[WHAT YOU WILL DO]
Word-for-word transcription is needed for all of the entries.
───── WORKING DATA
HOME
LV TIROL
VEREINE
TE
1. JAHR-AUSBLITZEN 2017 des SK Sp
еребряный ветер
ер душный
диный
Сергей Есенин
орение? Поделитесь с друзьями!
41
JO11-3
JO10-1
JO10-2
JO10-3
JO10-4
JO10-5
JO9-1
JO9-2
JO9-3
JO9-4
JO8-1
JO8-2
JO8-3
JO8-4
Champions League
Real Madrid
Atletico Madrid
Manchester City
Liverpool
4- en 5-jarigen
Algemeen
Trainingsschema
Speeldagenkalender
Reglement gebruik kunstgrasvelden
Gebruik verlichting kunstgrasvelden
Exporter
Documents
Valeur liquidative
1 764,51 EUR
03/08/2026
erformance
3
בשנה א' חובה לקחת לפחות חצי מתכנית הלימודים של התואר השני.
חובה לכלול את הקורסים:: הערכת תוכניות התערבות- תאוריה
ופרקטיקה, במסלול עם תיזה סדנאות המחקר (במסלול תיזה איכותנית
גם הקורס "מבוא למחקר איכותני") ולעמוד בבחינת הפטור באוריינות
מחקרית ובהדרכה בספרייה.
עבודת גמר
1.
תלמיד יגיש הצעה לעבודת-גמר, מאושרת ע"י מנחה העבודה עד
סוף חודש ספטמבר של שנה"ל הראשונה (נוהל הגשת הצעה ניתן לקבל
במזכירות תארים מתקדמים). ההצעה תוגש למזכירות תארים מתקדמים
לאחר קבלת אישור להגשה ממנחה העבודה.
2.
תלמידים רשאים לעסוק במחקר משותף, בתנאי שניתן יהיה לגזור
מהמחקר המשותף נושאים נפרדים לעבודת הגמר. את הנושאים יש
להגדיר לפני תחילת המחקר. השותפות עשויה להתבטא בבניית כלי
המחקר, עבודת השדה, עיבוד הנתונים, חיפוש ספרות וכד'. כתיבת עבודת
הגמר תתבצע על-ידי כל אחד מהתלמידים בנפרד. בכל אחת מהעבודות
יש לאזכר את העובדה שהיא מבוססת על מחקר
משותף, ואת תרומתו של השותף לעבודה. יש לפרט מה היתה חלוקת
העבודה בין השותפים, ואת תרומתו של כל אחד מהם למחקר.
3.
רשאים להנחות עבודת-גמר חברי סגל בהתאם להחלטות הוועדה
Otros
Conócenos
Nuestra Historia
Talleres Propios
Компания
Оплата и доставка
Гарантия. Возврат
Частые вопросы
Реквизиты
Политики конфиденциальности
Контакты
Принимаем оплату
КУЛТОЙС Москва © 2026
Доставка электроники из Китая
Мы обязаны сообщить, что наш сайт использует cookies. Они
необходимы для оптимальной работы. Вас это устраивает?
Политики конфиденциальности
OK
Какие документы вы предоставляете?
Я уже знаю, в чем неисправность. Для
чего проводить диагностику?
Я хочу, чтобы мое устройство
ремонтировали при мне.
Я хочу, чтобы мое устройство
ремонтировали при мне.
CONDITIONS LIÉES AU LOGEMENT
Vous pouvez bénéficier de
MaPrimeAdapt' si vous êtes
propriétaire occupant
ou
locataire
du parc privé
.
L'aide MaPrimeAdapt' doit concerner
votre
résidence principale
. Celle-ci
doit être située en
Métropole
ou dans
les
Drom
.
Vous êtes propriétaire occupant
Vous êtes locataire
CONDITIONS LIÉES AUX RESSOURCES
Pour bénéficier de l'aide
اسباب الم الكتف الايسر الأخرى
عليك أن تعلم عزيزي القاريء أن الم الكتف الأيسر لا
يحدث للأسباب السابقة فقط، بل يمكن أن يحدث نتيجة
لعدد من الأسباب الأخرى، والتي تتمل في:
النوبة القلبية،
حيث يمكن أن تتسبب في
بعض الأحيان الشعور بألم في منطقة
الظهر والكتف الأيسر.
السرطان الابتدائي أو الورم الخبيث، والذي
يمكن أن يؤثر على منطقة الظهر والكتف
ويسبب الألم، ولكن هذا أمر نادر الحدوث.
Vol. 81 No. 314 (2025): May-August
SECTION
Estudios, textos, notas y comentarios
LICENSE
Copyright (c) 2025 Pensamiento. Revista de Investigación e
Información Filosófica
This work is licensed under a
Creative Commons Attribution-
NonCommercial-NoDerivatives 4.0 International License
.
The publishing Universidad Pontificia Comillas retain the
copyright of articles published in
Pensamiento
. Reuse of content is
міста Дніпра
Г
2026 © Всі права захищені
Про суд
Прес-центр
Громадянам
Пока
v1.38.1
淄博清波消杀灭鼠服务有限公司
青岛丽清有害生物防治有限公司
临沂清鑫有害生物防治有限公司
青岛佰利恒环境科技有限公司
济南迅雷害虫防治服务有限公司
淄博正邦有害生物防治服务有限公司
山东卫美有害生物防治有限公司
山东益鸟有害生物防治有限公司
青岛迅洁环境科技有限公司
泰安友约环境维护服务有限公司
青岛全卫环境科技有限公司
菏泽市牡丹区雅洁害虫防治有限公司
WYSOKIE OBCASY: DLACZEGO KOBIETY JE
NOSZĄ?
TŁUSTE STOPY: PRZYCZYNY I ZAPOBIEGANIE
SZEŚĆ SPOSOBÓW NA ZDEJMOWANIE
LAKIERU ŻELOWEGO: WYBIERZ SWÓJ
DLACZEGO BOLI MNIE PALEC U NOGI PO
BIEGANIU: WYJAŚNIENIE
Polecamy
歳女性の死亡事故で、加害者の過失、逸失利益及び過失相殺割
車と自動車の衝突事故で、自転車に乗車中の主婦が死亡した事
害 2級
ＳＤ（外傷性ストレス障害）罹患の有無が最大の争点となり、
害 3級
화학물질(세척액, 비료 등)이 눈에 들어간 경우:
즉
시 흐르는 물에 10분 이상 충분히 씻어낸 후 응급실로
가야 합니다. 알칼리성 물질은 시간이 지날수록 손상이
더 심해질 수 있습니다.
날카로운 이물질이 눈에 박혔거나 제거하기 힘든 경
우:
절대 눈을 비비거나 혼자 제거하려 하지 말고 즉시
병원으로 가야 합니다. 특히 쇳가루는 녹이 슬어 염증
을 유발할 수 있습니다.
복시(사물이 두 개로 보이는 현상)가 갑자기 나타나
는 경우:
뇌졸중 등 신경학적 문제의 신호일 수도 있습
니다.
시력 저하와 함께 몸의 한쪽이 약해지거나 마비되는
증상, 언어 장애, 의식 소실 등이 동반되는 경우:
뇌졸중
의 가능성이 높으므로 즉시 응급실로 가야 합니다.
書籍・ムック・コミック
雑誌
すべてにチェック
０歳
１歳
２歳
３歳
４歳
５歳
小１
──────────
[RESPONSE AREA]
HOME
LV TIROL
VEREINE
TE
1. JAHR-AUSBLITZEN 2017 des SK Sp
еребряный ветер
ер душный
диный
Сергей Есенин
орение? Поделитесь с друзьями!
41
JO11-3
JO10-1
JO10-2
JO10-3
JO10-4
JO10-5
JO9-1
JO9-2
JO9-3
JO9-4
JO8-1
JO8-2
JO8-3
JO8-4
Champions League
Real Madrid
Atletico Madrid
Manchester City
Liverpool
4- en 5-jarigen
Algemeen
Trainingsschema
Speeldagenkalender
Reglement gebruik kunstgrasvelden
Gebruik verlichting kunstgrasvelden
Exporter
Documents
Valeur liquidative
1 764,51 EUR
03/08/2026
erformance
3
בשנה א' חובה לקחת לפחות חצי מתכנית הלימודים של התואר השני.
חובה לכלול את הקורסים:: הערכת תוכניות התערבות- תאוריה
ופרקטיקה, במסלול עם תיזה סדנאות המחקר (במסלול תיזה איכותנית
גם הקורס "מבוא למחקר איכותני") ולעמוד בבחינת הפטור באוריינות
מחקרית ובהדרכה בספרייה.
עבודת גמר
1.
תלמיד יגיש הצעה לעבודת-גמר, מאושרת ע"י מנחה העבודה עד
סוף חודש ספטמבר של שנה"ל הראשונה (נוהל הגשת הצעה ניתן לקבל
במזכירות תארים מתקדמים). ההצעה תוגש למזכירות תארים מתקדמים
לאחר קבלת אישור להגשה ממנחה העבודה.
2.
תלמידים רשאים לעסוק במחקר משותף, בתנאי שניתן יהיה לגזור
מהמחקר המשותף נושאים נפרדים לעבודת הגמר. את הנושאים יש
להגדיר לפני תחילת המחקר. השותפות עשויה להתבטא בבניית כלי
המחקר, עבודת השדה, עיבוד הנתונים, חיפוש ספרות וכד'. כתיבת עבודת
הגמר תתבצע על-ידי כל אחד מהתלמידים בנפרד. בכל אחת מהעבודות
יש לאזכר את העובדה שהיא מבוססת על מחקר
משותף, ואת תרומתו של השותף לעבודה. יש לפרט מה היתה חלוקת
העבודה בין השותפים, ואת תרומתו של כל אחד מהם למחקר.
3.
רשאים להנחות עבודת-גמר חברי סגל בהתאם להחלטות הוועדה
Otros
Conócenos
Nuestra Historia
Talleres Propios
Компания
Оплата и доставка
Гарантия. Возврат
Частые вопросы
Реквизиты
Политики конфиденциальности
Контакты
Принимаем оплату
КУЛТОЙС Москва © 2026
Доставка электроники из Китая
Мы обязаны сообщить, что наш сайт использует cookies. Они
необходимы для оптимальной работы. Вас это устраивает?
Политики конфиденциальности
OK
Какие документы вы предоставляете?
Я уже знаю, в чем неисправность. Для
чего проводить диагностику?
Я хочу, чтобы мое устройство
ремонтировали при мне.
Я хочу, чтобы мое устройство
ремонтировали при мне.
CONDITIONS LIÉES AU LOGEMENT
Vous pouvez bénéficier de
MaPrimeAdapt' si vous êtes
propriétaire occupant
ou
locataire
du parc privé
.
L'aide MaPrimeAdapt' doit concerner
votre
résidence principale
. Celle-ci
doit être située en
Métropole
ou dans
les
Drom
.
Vous êtes propriétaire occupant
Vous êtes locataire
CONDITIONS LIÉES AUX RESSOURCES
Pour bénéficier de l'aide
اسباب الم الكتف الايسر الأخرى
عليك أن تعلم عزيزي القاريء أن الم الكتف الأيسر لا
يحدث للأسباب السابقة فقط، بل يمكن أن يحدث نتيجة
لعدد من الأسباب الأخرى، والتي تتمل في:
النوبة القلبية،
حيث يمكن أن تتسبب في
بعض الأحيان الشعور بألم في منطقة
الظهر والكتف الأيسر.
السرطان الابتدائي أو الورم الخبيث، والذي
يمكن أن يؤثر على منطقة الظهر والكتف
ويسبب الألم، ولكن هذا أمر نادر الحدوث.
Vol. 81 No. 314 (2025): May-August
SECTION
Estudios, textos, notas y comentarios
LICENSE
Copyright (c) 2025 Pensamiento. Revista de Investigación e
Información Filosófica
This work is licensed under a
Creative Commons Attribution-
NonCommercial-NoDerivatives 4.0 International License
.
The publishing Universidad Pontificia Comillas retain the
copyright of articles published in
Pensamiento
. Reuse of content is
міста Дніпра
Г
2026 © Всі права захищені
Про суд
Прес-центр
Громадянам
Пока
v1.38.1
淄博清波消杀灭鼠服务有限公司
青岛丽清有害生物防治有限公司
临沂清鑫有害生物防治有限公司
青岛佰利恒环境科技有限公司
济南迅雷害虫防治服务有限公司
淄博正邦有害生物防治服务有限公司
山东卫美有害生物防治有限公司
山东益鸟有害生物防治有限公司
青岛迅洁环境科技有限公司
泰安友约环境维护服务有限公司
青岛全卫环境科技有限公司
菏泽市牡丹区雅洁害虫防治有限公司
WYSOKIE OBCASY: DLACZEGO KOBIETY JE
NOSZĄ?
TŁUSTE STOPY: PRZYCZYNY I ZAPOBIEGANIE
SZEŚĆ SPOSOBÓW NA ZDEJMOWANIE
LAKIERU ŻELOWEGO: WYBIERZ SWÓJ
DLACZEGO BOLI MNIE PALEC U NOGI PO
BIEGANIU: WYJAŚNIENIE
Polecamy
歳女性の死亡事故で、加害者の過失、逸失利益及び過失相殺割
車と自動車の衝突事故で、自転車に乗車中の主婦が死亡した事
害 2級
ＳＤ（外傷性ストレス障害）罹患の有無が最大の争点となり、
害 3級
화학물질(세척액, 비료 등)이 눈에 들어간 경우:
즉
시 흐르는 물에 10분 이상 충분히 씻어낸 후 응급실로
가야 합니다. 알칼리성 물질은 시간이 지날수록 손상이
더 심해질 수 있습니다.
날카로운 이물질이 눈에 박혔거나 제거하기 힘든 경
우:
절대 눈을 비비거나 혼자 제거하려 하지 말고 즉시
병원으로 가야 합니다. 특히 쇳가루는 녹이 슬어 염증
을 유발할 수 있습니다.
복시(사물이 두 개로 보이는 현상)가 갑자기 나타나
는 경우:
뇌졸중 등 신경학적 문제의 신호일 수도 있습
니다.
시력 저하와 함께 몸의 한쪽이 약해지거나 마비되는
증상, 언어 장애, 의식 소실 등이 동반되는 경우:
뇌졸중
의 가능성이 높으므로 즉시 응급실로 가야 합니다.
書籍・ムック・コミック
雑誌
すべてにチェック
０歳
１歳
２歳
３歳
４歳
５歳
小１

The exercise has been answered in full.